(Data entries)
= Beginning of Section =

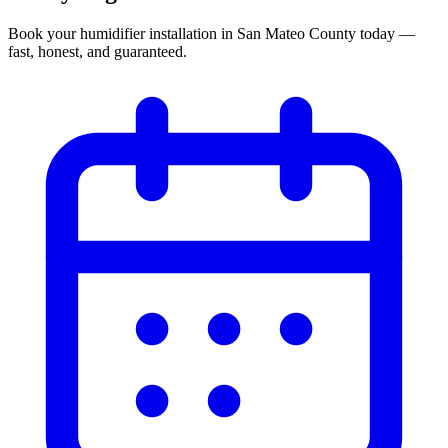
Book your
humidifier installation
in
San Mateo County
today —
fast, honest, and guaranteed.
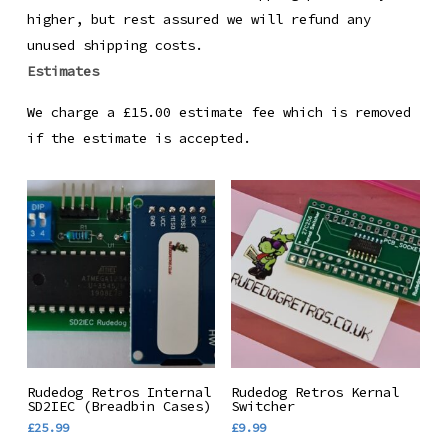
higher, but rest assured we will refund any
unused shipping costs.
Estimates
We charge a £15.00 estimate fee which is removed
if the estimate is accepted.
Add To Basket
Add To Basket
Rudedog Retros Internal
Rudedog Retros Kernal
SD2IEC (Breadbin Cases)
Switcher
£
25.99
£
9.99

= End of Section =

_Required action_
Reproduce the data above word for word, but leave the images out.

_Answer space_
Book your
humidifier installation
in
San Mateo County
today —
fast, honest, and guaranteed.
higher, but rest assured we will refund any
unused shipping costs.
Estimates
We charge a £15.00 estimate fee which is removed
if the estimate is accepted.
Add To Basket
Add To Basket
Rudedog Retros Internal
Rudedog Retros Kernal
SD2IEC (Breadbin Cases)
Switcher
£
25.99
£
9.99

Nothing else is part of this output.